在 Qdrant 中实现零停机迁移到新的 Embedding 模型

预计耗时:40 分钟难度:中等

在构建语义搜索应用时,你需要选择一个 Embedding 模型。随着时间的推移,你可能为了更好的质量或成本效益而需要切换到其他模型。如果你的应用处于生产环境,此过程必须实现零停机,以避免干扰用户。切换模型需要重新对集合中的所有向量进行 Embedding,这可能需要一些时间。如果你的数据不发生变化,你可以重新进行 Embedding 并切换到新模型。然而,在有频繁更新的系统中,停止搜索服务以进行重新 Embedding 是不可行的。

本教程将分步指导你完成迁移到新模型的过程,包括项目中需要做的修改。所有示例均使用 Python SDK,但同样原则也适用于其他语言。

解决方案

通过使用包含两个集合的蓝绿部署(Blue-Green Deployment),可以实现零停机切换 Embedding 模型。
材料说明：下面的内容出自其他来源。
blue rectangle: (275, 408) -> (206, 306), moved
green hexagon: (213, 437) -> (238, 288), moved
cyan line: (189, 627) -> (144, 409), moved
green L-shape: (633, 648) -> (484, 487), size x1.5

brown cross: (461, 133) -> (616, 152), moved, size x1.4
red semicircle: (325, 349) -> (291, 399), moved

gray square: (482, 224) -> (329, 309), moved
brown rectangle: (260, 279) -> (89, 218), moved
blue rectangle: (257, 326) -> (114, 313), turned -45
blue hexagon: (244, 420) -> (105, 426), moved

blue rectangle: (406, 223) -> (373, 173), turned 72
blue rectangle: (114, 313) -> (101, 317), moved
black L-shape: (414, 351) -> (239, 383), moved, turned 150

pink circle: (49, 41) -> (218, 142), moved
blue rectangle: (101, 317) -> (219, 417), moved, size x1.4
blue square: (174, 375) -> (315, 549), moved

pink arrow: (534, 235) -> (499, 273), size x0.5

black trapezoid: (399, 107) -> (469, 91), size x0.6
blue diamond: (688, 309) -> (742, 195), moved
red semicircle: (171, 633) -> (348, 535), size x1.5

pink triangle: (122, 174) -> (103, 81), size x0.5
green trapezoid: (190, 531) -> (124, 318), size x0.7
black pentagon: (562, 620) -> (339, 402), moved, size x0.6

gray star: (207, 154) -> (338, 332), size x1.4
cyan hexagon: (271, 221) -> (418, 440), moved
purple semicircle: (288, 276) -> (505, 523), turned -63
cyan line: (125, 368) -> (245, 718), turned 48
第一个集合包含旧的 Embedding,第二个集合用于存储新的 Embedding。迁移过程会将数据从旧集合复制到新集合,并使用新模型对向量进行重新 Embedding。在迁移期间,你可以继续搜索旧集合,同时将数据更新同步写入两个集合。一旦所有向量完成重新 Embedding,即可切换搜索至新集合。
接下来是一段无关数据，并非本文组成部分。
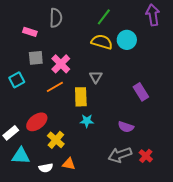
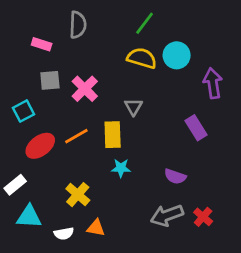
purple arrow: (153, 15) -> (213, 83), moved
orange line: (55, 87) -> (76, 136), moved
red ellipse: (37, 122) -> (40, 146), moved

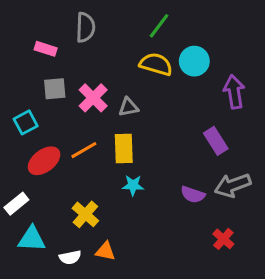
gray triangle: (133, 107) -> (128, 107), moved, turned 48
gray arrow: (167, 215) -> (233, 185), moved

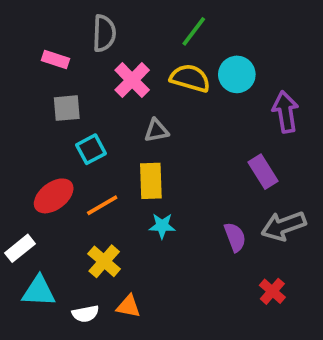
pink cross: (93, 98) -> (132, 80), moved
cyan square: (26, 122) -> (91, 149), moved
orange line: (84, 150) -> (102, 205), moved
purple semicircle: (193, 194) -> (235, 237), turned -130

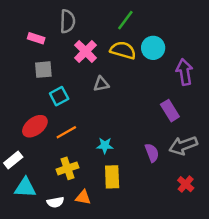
yellow rectangle: (151, 181) -> (112, 177), moved
yellow cross: (104, 261) -> (67, 168), turned 30
red cross: (272, 291) -> (186, 184), moved

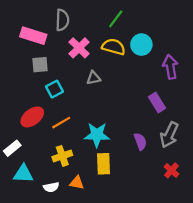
pink rectangle: (36, 38) -> (33, 36), size x1.6
cyan star: (105, 146) -> (97, 135), size x1.6
gray arrow: (183, 146) -> (169, 135), turned -45

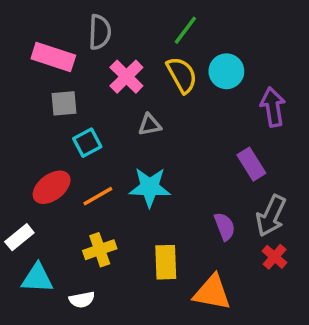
yellow semicircle: (114, 47) -> (182, 75), turned 45
cyan star: (97, 135) -> (150, 187), moved
red cross: (171, 170) -> (275, 257), moved
orange triangle: (77, 183) -> (212, 293), moved, size x1.6

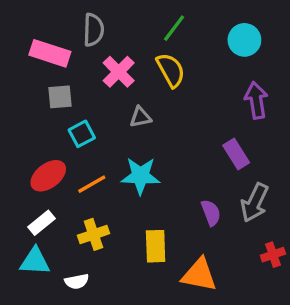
cyan circle: (226, 71) -> (244, 40), moved
white rectangle: (19, 237) -> (42, 223), moved
red cross: (275, 257) -> (273, 255), moved, turned 30

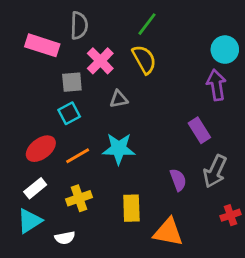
cyan circle: (244, 40) -> (225, 50), moved
gray square: (60, 97) -> (72, 82), moved
cyan triangle: (35, 261) -> (30, 221), turned -36

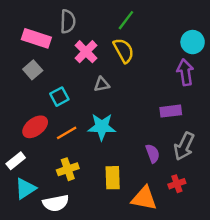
gray square: (72, 82) -> (33, 70), moved, turned -36
purple rectangle: (199, 130) -> (171, 111), turned -65
white rectangle: (35, 188) -> (16, 161), moved
red cross: (231, 215) -> (177, 184), moved
white semicircle: (65, 238) -> (56, 203), size x1.5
Embedding model migration in blue-green deployment

蓝绿部署中的嵌入模型迁移

重新 Embedding 需要访问创建 Embedding 时使用的原始数据。这些数据可以来自主数据库,也可以存储在 Qdrant 点(point)的 Payload 中。本教程假设必要数据存储在 Payload 中。这种情况很常见,因为 Payload 通常包含用于生成 Embedding 的文本或其他数据。

本教程中概述的解决方案仅适用于 upsert(插入/更新)操作。如果你使用了删除或部分更新操作,则需要在迁移期间暂停这些操作,或者实现额外的逻辑来处理它们。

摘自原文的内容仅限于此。